Records =
——
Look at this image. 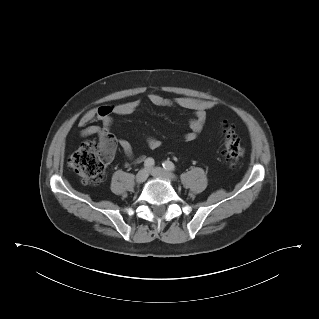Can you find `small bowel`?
<instances>
[{"instance_id": "small-bowel-1", "label": "small bowel", "mask_w": 319, "mask_h": 319, "mask_svg": "<svg viewBox=\"0 0 319 319\" xmlns=\"http://www.w3.org/2000/svg\"><path fill=\"white\" fill-rule=\"evenodd\" d=\"M148 102L156 106H178L193 112L194 116L189 120V130L184 134L187 142L196 140L198 135L204 129L207 123V112L217 106V102L192 97H177L169 99L158 93H150L147 96ZM142 104L140 99L131 101L107 104L100 107L91 108L86 111L79 120L82 127L81 137L98 136L103 139L110 135L115 116L128 115L137 110ZM95 121H101L102 126L93 125ZM147 143L151 149H158L161 141L154 135L146 136ZM118 145L124 152L125 156L133 161L139 162L143 160L142 156H136L131 143L126 139H119Z\"/></svg>"}]
</instances>
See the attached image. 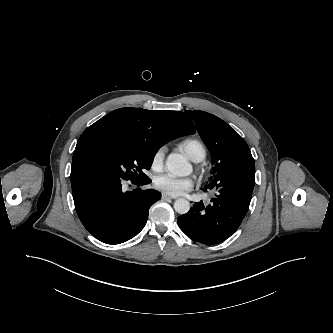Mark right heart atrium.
<instances>
[{
	"label": "right heart atrium",
	"mask_w": 333,
	"mask_h": 333,
	"mask_svg": "<svg viewBox=\"0 0 333 333\" xmlns=\"http://www.w3.org/2000/svg\"><path fill=\"white\" fill-rule=\"evenodd\" d=\"M164 153L165 148L161 147L153 154L151 159V167L153 170L159 171L162 169L164 162Z\"/></svg>",
	"instance_id": "obj_1"
}]
</instances>
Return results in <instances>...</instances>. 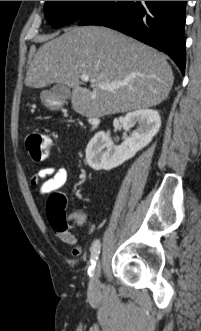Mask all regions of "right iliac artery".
I'll use <instances>...</instances> for the list:
<instances>
[{"label":"right iliac artery","instance_id":"obj_1","mask_svg":"<svg viewBox=\"0 0 201 331\" xmlns=\"http://www.w3.org/2000/svg\"><path fill=\"white\" fill-rule=\"evenodd\" d=\"M100 241L95 240L91 246V259H90V267L88 270L89 275L91 276L92 270L94 269L95 263L98 259L99 253H100Z\"/></svg>","mask_w":201,"mask_h":331}]
</instances>
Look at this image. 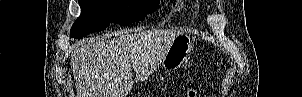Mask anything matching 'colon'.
Masks as SVG:
<instances>
[{
	"instance_id": "5ec220e1",
	"label": "colon",
	"mask_w": 302,
	"mask_h": 97,
	"mask_svg": "<svg viewBox=\"0 0 302 97\" xmlns=\"http://www.w3.org/2000/svg\"><path fill=\"white\" fill-rule=\"evenodd\" d=\"M199 96V93L197 90H190L188 93H187V97H198Z\"/></svg>"
}]
</instances>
——
Task item =
For each line above that contains "xmlns", make a copy.

Result of the task =
[{"instance_id": "small-bowel-1", "label": "small bowel", "mask_w": 319, "mask_h": 319, "mask_svg": "<svg viewBox=\"0 0 319 319\" xmlns=\"http://www.w3.org/2000/svg\"><path fill=\"white\" fill-rule=\"evenodd\" d=\"M148 102L156 106H178L193 112L194 116L189 120V130L184 134L187 142L196 140L198 135L204 129L207 123V112L217 106V102L192 97H177L169 99L158 93H150L147 96ZM142 104L140 99L131 101L107 104L100 107L91 108L86 111L79 120L82 127L81 137L98 136L103 139L110 135L115 116L128 115L137 110ZM95 121H101L102 126L93 125ZM147 143L151 149H158L161 141L154 135L146 136ZM118 145L124 152L125 156L133 161L139 162L143 160L142 156H136L131 143L126 139H119Z\"/></svg>"}]
	"mask_svg": "<svg viewBox=\"0 0 333 333\" xmlns=\"http://www.w3.org/2000/svg\"><path fill=\"white\" fill-rule=\"evenodd\" d=\"M164 153L165 148L161 147L153 154L151 159V167L153 170L159 171L162 169L164 162Z\"/></svg>",
[{"label":"right iliac artery","instance_id":"obj_1","mask_svg":"<svg viewBox=\"0 0 201 331\" xmlns=\"http://www.w3.org/2000/svg\"><path fill=\"white\" fill-rule=\"evenodd\" d=\"M100 241L95 240L91 246V259H90V267L88 270L89 275L91 276L92 270L94 269L95 263L98 259L99 253H100Z\"/></svg>","mask_w":201,"mask_h":331}]
	"mask_svg": "<svg viewBox=\"0 0 302 97\" xmlns=\"http://www.w3.org/2000/svg\"><path fill=\"white\" fill-rule=\"evenodd\" d=\"M199 96V93L197 90H190L188 93H187V97H198Z\"/></svg>"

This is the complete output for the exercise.